Author: Rena Pirsos, XpertHR Legal Editor

November 20, 2015

The Departments of Labor, Health and Human Services and Treasury have jointly published comprehensive final rules under the Affordable Care Act (ACA), which essentially combine and solidify interim rules, several pieces of guidance and Questions and Answers issued since 2010, when the ACA was first enacted. The final rules, which will replace the interim rules effective January 1, 2017, pertain to grandfathered plan status, pre-existing condition exclusions, lifetime and annual limits, rescissions, dependent coverage, appeals and patient protections. The following are highlights of the final rules that are of interest to employers.

Grandfathered Plans

When the ACA was enacted in March 2010, employers were permitted to maintain existing health plans that were then in effect under a special grandfather provision. To allow some room for plan changes, the interim rules defined the extent to which a grandfathered plan could change without triggering a loss of that status. Specifically, the interim rules provide that the determination of grandfathered status is made separately for each benefit package (e.g., PPO, POS and HMO options) available under a group health plan, rather than for the plan as a whole, so that the grandfathered status of the entire plan is not lost when plan changes are made forfeiting that status as to a single package.

The final rules retain this provision and clarify that plan sponsors and insurers are required to include a disclosure in plan benefit summaries stating that their plan or coverage is grandfathered, along with their contact information. The final rule includes a model disclosure that plan sponsors and insurers may choose to use.

The interim rules currently include an anti-abuse provision under which the grandfathered status of a plan may be lost if a new employer or employees are transferred into a plan solely to take advantage of the plan's grandfathered status, unless there is a bona-fide reason for the transfer. The final rules include examples of such bona-fide justifications, and clarify that new contributing employers or employee groups are exempt from the anti-abuse provision and can be added to a multiemployer plan without loss of grandfathered status.

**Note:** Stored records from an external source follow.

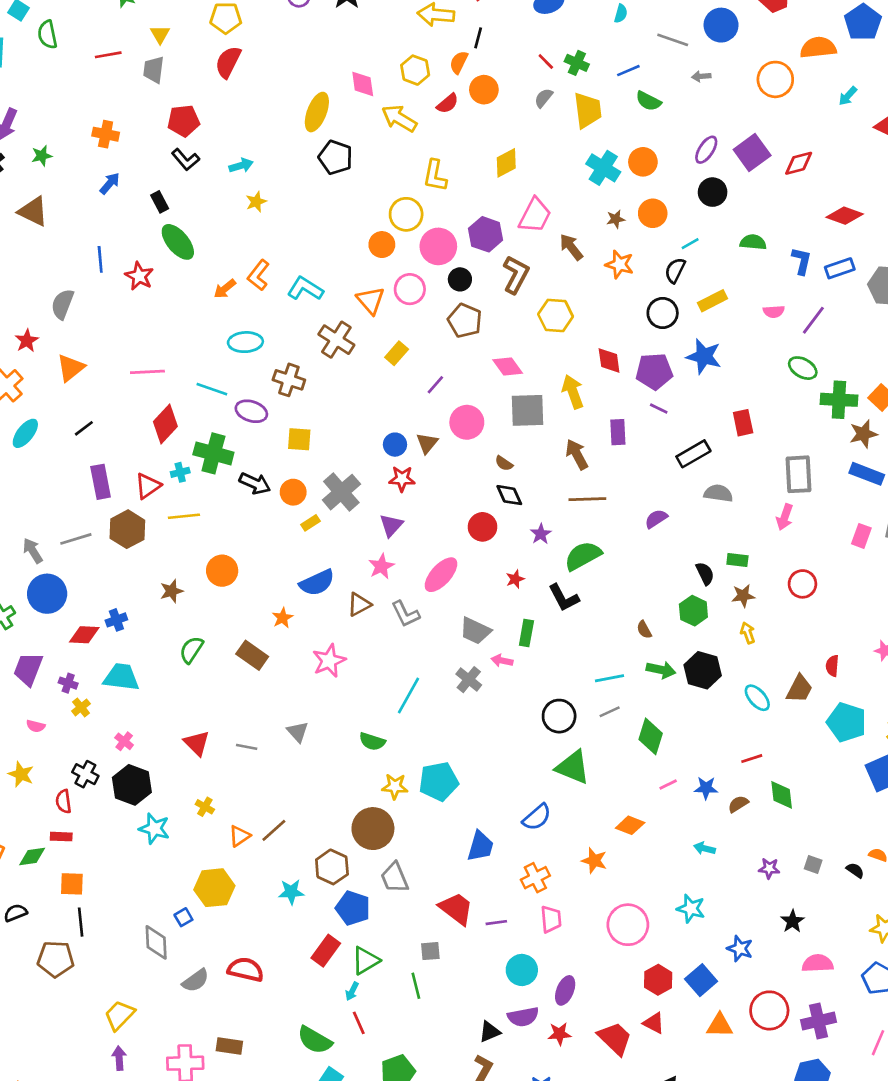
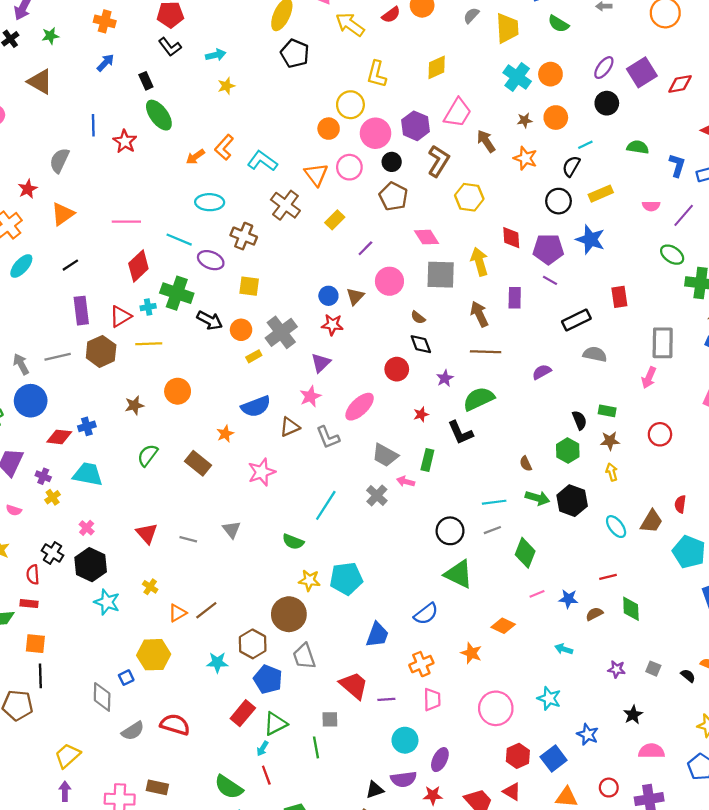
red circle: (769, 1010) -> (609, 788), size x0.6

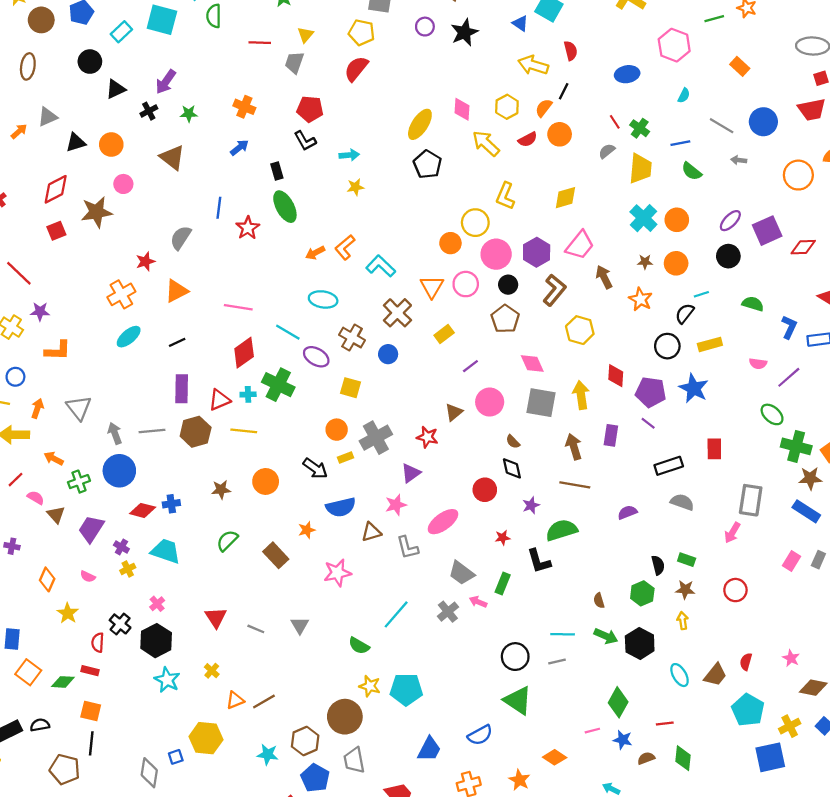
blue circle: (328, 296) -> (388, 354), moved
black arrow: (210, 320) -> (315, 468), moved
green diamond: (525, 553) -> (618, 702), moved

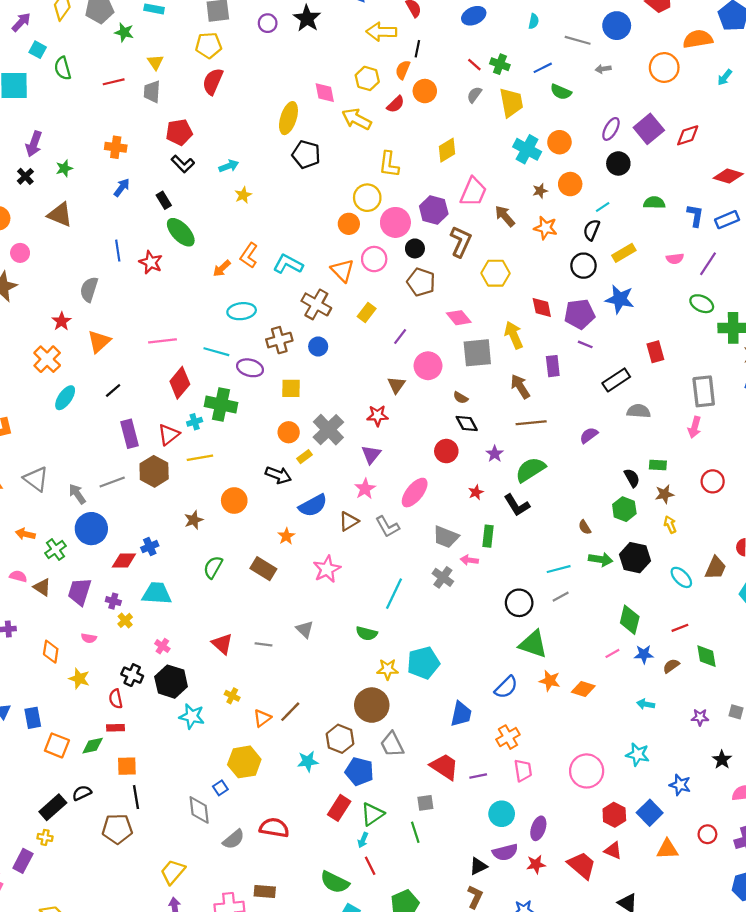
brown cross: (352, 338) -> (279, 340), turned -30
orange star: (519, 780) -> (550, 681), moved

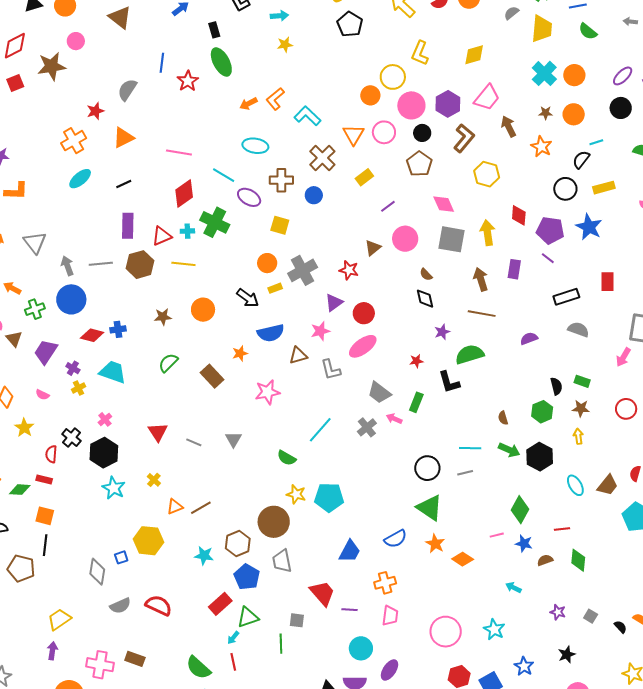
red circle: (446, 451) -> (364, 313), moved

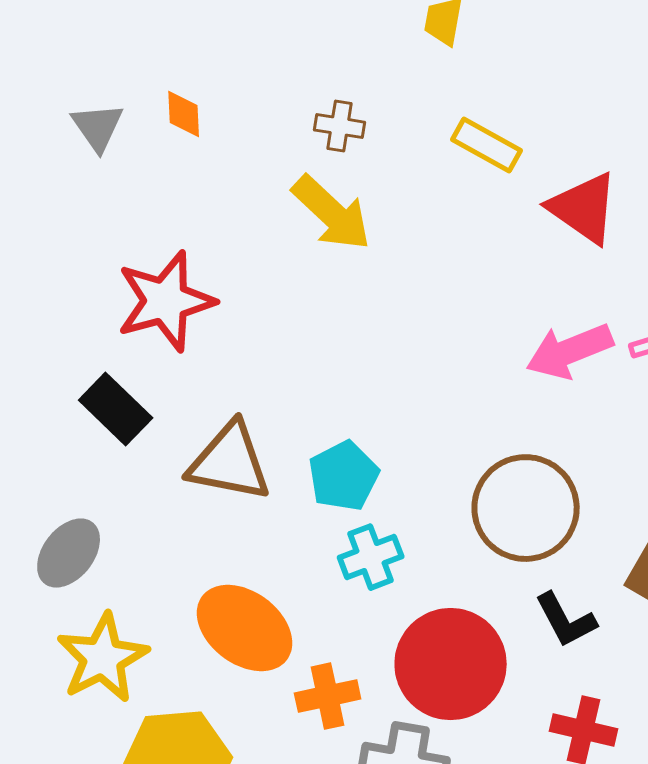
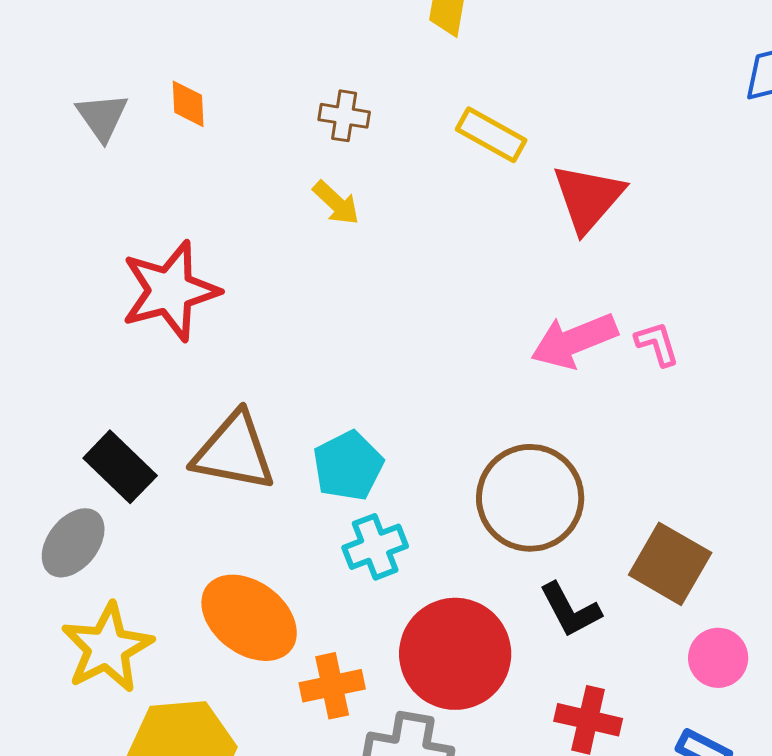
red triangle: (584, 208) -> (588, 198), turned 36
yellow arrow: (332, 213) -> (336, 203), size x0.6
black rectangle: (116, 409) -> (120, 467), moved

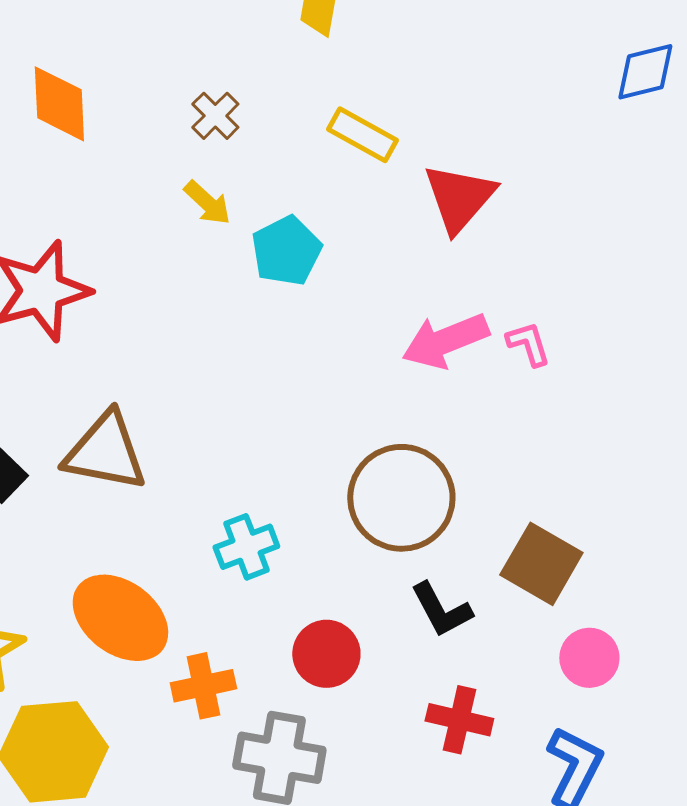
orange diamond: (188, 104) -> (59, 104), size x1.6
brown cross: (344, 116) -> (215, 116), turned 36
cyan pentagon: (348, 466) -> (286, 251), moved
red circle: (455, 654) -> (326, 654), size x0.6

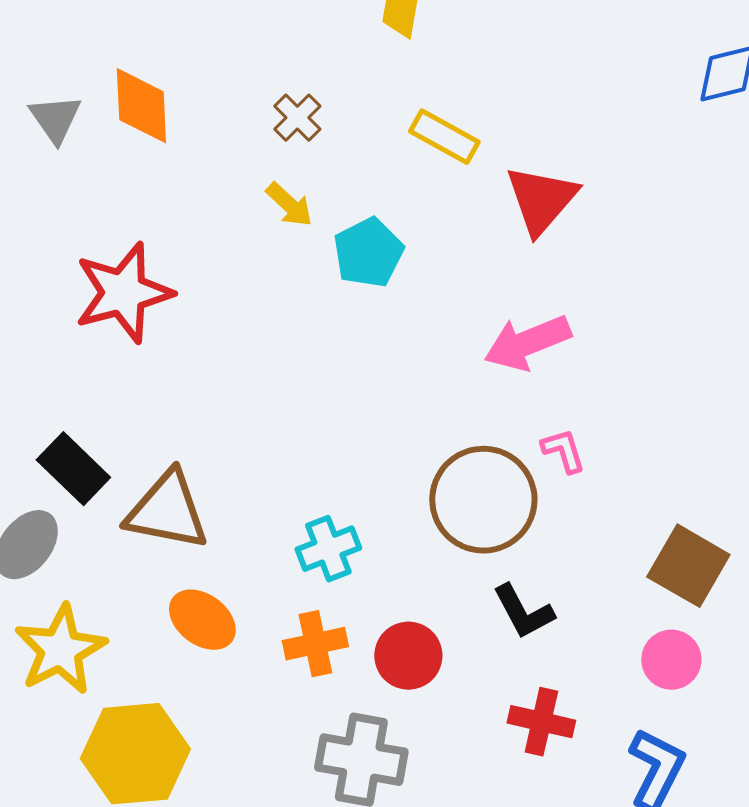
pink L-shape: (528, 344) -> (563, 451), moved
brown triangle: (105, 452) -> (167, 511), moved
brown square: (541, 564) -> (688, 566), moved
orange ellipse: (120, 618) -> (202, 620), size x0.7
orange cross: (203, 686) -> (315, 644), moved

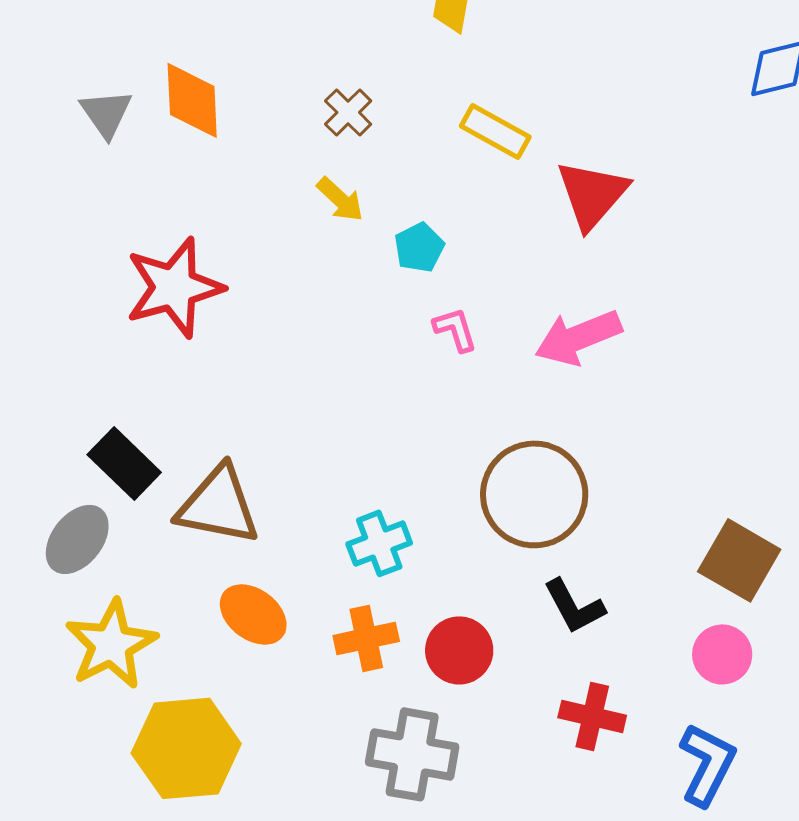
cyan pentagon: (368, 253) -> (419, 247), size x0.7
pink L-shape: (563, 451) -> (455, 329), moved

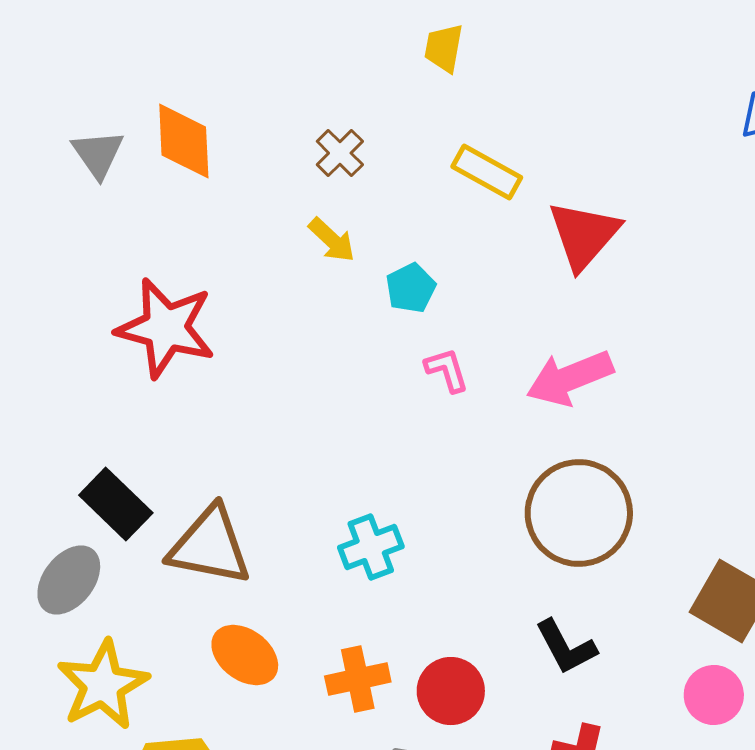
red star: (174, 287) -> (166, 328), turned 30
brown circle: (534, 494) -> (579, 513), moved
cyan cross: (379, 543) -> (371, 547), moved

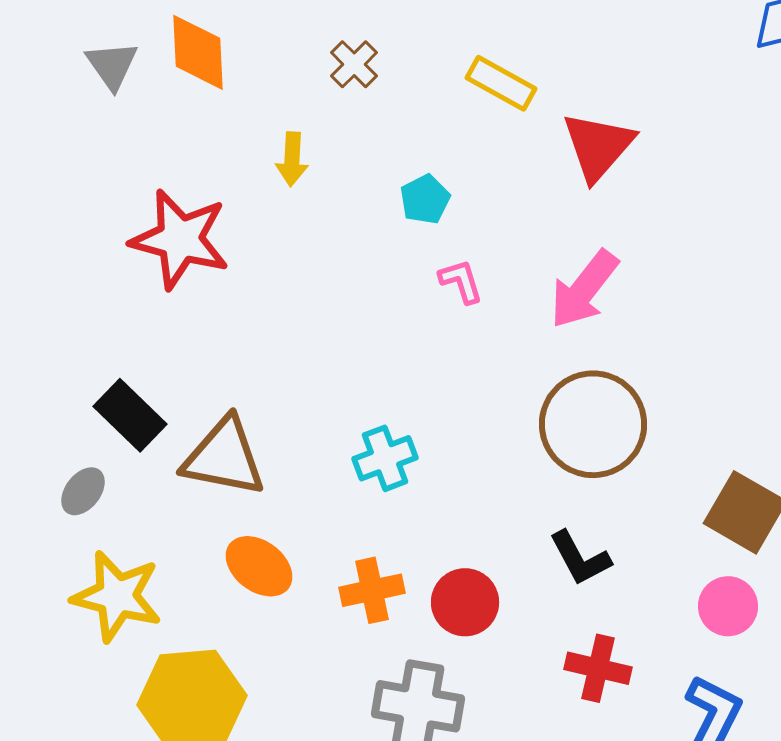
yellow arrow: (332, 240) -> (292, 159), moved, turned 50
pink arrow: (570, 378) -> (584, 289), turned -30
gray ellipse: (69, 580) -> (83, 491), size x0.7
yellow star: (103, 685) -> (117, 596), turned -30

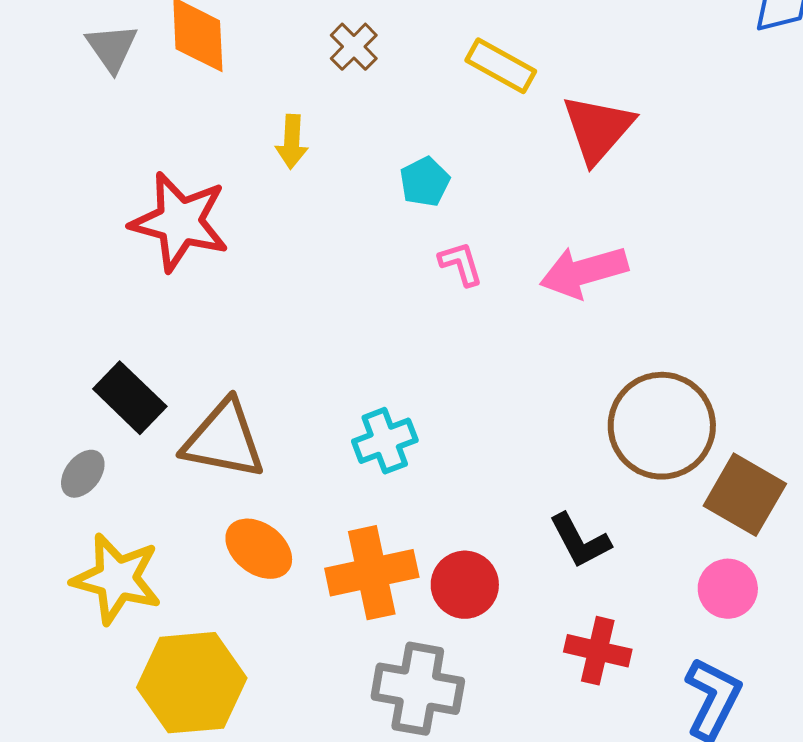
pink arrow: (584, 289) -> (584, 272), turned 36
brown circle: (593, 424) -> (662, 426), moved
orange cross: (372, 590) -> (372, 573), size x1.4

The current, interim rules allow for loss of grandfathered status due to excessive increases in copayments. The final rules clarify that excessive increases in copayments for any category of services covered by a plan will result in the loss of the plan's grandfathered status, even if copayments for other services do not increase excessively.

The final rules also answer questions that have been raised regarding the application of the rule that coverage can lose grandfathered status if an employer's or employee organization's contribution rates toward the cost of coverage are reduced by more than five percentage points from the rate in effect in March 2010 for any tier of coverage for similarly situated employees.

Pre-existing Conditions

The final rules clarify that the ACA's prohibition against the imposition on plan enrollees of pre-existing condition exclusions, unless the plan is a grandfathered individual plan, does not prevent a plan or insurer from excluding all benefits for a condition, if it does so regardless of when the condition arose. This is so even if other ACA provisions (e.g., the essential health benefits requirements) preclude this type of exclusion.


The final rules also clarify rules for integrating health reimbursement arrangements with group health plans that otherwise comply with ACA requirements, affirm that such plans cannot be used to purchase individual plan premiums and provide rules as to when they can be used to pay Medicare premiums.

Adult Children

Also clarified is that insurers and plans must provide coverage for adult children under age 26, regardless of their marital status or whether they are students or financially dependent on or live with enrolled parents. In addition, adult children must be covered, even if they live outside of the service area of the plan (i.e., they are away from home to attend school or to pursue an employment opportunity).